Durante muchos años pude dejar que el mundo siguiera su curso y a la inversa. Para mí, lo que se tomaba seriamente en el mundo y se hacía resaltar en discursos y editoriales, eran meras alharacas, mientras que para el mundo lo que yo pregonaba, tomaba en serio y consideraba como sagrado, eran simples fantasías y juegos. Esta situación podía haber persistido, pero de repente la historia volvió a surgir. Súbitamente, los editores, los profesores universitarios y los de segunda enseñanza comenzaron a proclamar que la historia invadía la vida diaria, que había nacido un «gran día». Para los de alma poco mundana, escritores y otros, que encogíamos los hombros ante la historia, para nosotros los hombres de mente religiosa, que advertíamos a nuestros ciudadanos contra la loca arrogancia y tremenda irresponsabilidad de nuestros líderes, ya no se nos calificaba como poetas inocuos, como objetos de ridículos, nos habíamos convertido en antipatriotas, derrotistas y retorcidos, para citar solamente algunos de los términos con que nos calificaban. Fuimos denunciados, nos pusieron en las listas negras y nos llovieron artículos venenosos en la prensa nacionalista y que pensaba con «sensatez». Nuestra vida privada no era mejor. Cuando una vez en la primavera de 1915 le pregunté a un alemán amigo mío por qué sería tan atroz devolver Alsacia a Francia, bajo ciertas circunstancias, el sujeto observó que personalmente perdonaba mis flaquezas, pero que me cuidara de decir tales cosas a otras personas si quería conservar mi cráneo intacto.

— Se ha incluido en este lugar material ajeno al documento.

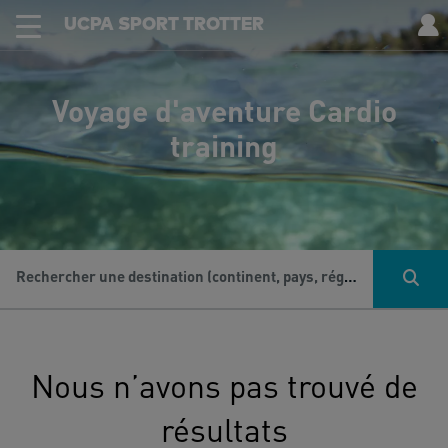
UCPA SPORT TROTTER
Voyage d'aventure Cardio
training
Rechercher une destination (continent, pays, région...), une activité...
Nous n’avons pas trouvé de
résultats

Todo el mundo seguía hablando de la «grandeza de los tiempos», cosa que yo no podía captar, aunque desde luego comprendía por qué la época les parecía importante a muchas personas. Miles de ellas tenían por primera vez contacto con su alma, con cierta clase de vida interior. Las solteronas que se pasaban la vida cuidando perritos falderos ahora cuidaban de los heridos; al arriesgar sus vidas, los jóvenes adquirían el primer subyugante sentimiento de lo que es vida. La cosa no era para verla con indiferencia, había grandeza en la situación, pero sólo para los que pensaban históricamente y podían hablar de grandes épocas y períodos mezquinos. Para el resto de nosotros, los poetas y los de sentimientos religiosos, que creíamos en Dios incluso entre semana y que estábamos familiarizados con la vida espiritual, los tiempos no nos parecían ni más grandes ni más descoloridos que otros, porque, en nuestro fuero interno vivíamos fuera del tiempo.

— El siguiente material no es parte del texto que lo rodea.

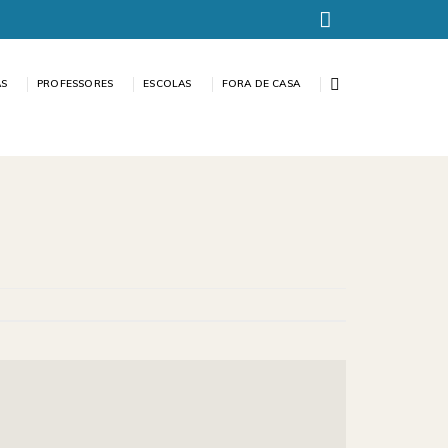
AS
PROFESSORES
ESCOLAS
FORA DE CASA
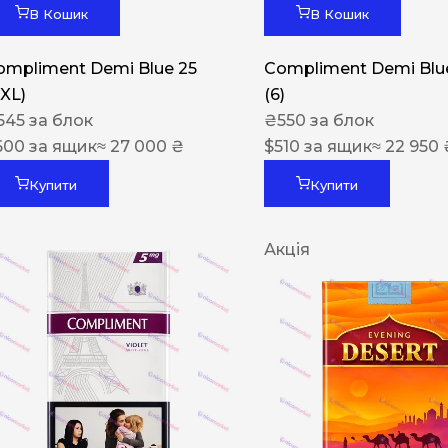
В Кошик
В Кошик
ompliment Demi Blue 25
Compliment Demi Blue
XXL)
(6)
545
за блок
₴
550
за блок
600
за ящик
≈ 27 000 ₴
$
510
за ящик
≈ 22 950 
Купити
Купити
Акція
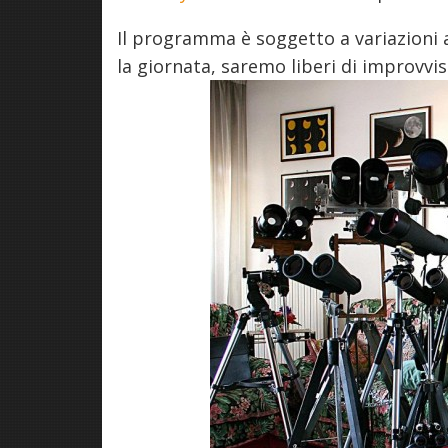
Il programma è soggetto a variazioni a 
la giornata, saremo liberi di improvvis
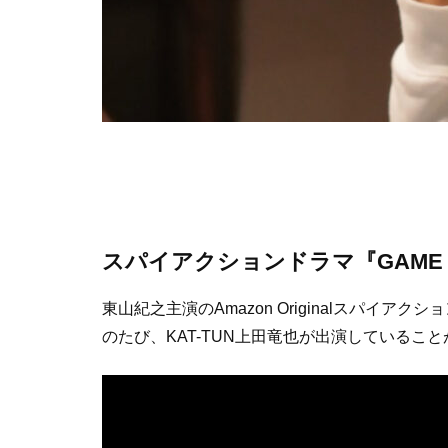
スパイアクションドラマ『GAME O
東山紀之主演のAmazon Originalスパイアク
のたび、KAT-TUN上田竜也が出演しているこ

Y ahora que la historia vuelve a cobrar carta de ciudadanía, por decirlo así, y la gran ópera se presenta en el foro mundial, tenemos la misma actitud. Mucho de lo que hemos deseado ha tenido lugar, poderes que considerábamos como diabólicos han caído, hombres a quienes hemos detestado por malignos y peligrosos han dejado la escena.

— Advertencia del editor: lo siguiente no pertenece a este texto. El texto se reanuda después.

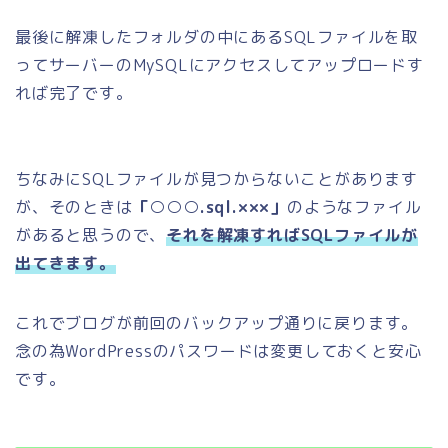
最後に解凍したフォルダの中にあるSQLファイルを取
ってサーバーのMySQLにアクセスしてアップロードす
れば完了です。
ちなみにSQLファイルが見つからないことがあります
が、そのときは
「○○○.sql.×××」
のようなファイル
があると思うので、
それを解凍すればSQLファイルが
出てきます。
これでブログが前回のバックアップ通りに戻ります。
念の為WordPressのパスワードは変更しておくと安心
です。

Sin embargo, todavía no podemos lanzarnos en firme en la corriente de los grandes sucesos, compartir la intoxicación de esta «nueva era». Hemos sentido el sismo en la tierra, compartido el sufrimiento de las víctimas, la pobreza y el hambre; pero ni en medio de estos sufrimientos, ni al ondear de la bandera roja, ni por las nuevas repúblicas y entusiasmo popular podemos ver esa «grandeza». Hoy en día, seguimos reconociendo la única realidad y sentimos cordial interés en la fuerza vital de la historia, el resplandor de lo divino. El Kaiser era nuestro enemigo, y sin embargo deberíamos sentir profunda simpatía por él si hubiera maniobrado su abdicación en gran forma. Sentimos un amor infinitamente mayor por el joven soldado que fue en busca de la muerte bajo la loca y ciega ilusión acerca de la madre patria y el Emperador, a quien considera infinitamente más importante que el inteligente orador que lo califica de tonto. La democracia o la monarquía república federal o federación de repúblicas todo es igual para nosotros. Lo que nos interesa no es el qué, sino el cómo.

Preferimos a un loco, que lleva a cabo un acto de locura con toda su voluntad, que a los profesores de quienes se espera reverencien al nuevo régimen con la misma sumisión que antes tenían para los príncipes y los altares. Todos convenimos en una transformación de valores, pero esto sólo se puede efectuar dentro de nuestro corazón.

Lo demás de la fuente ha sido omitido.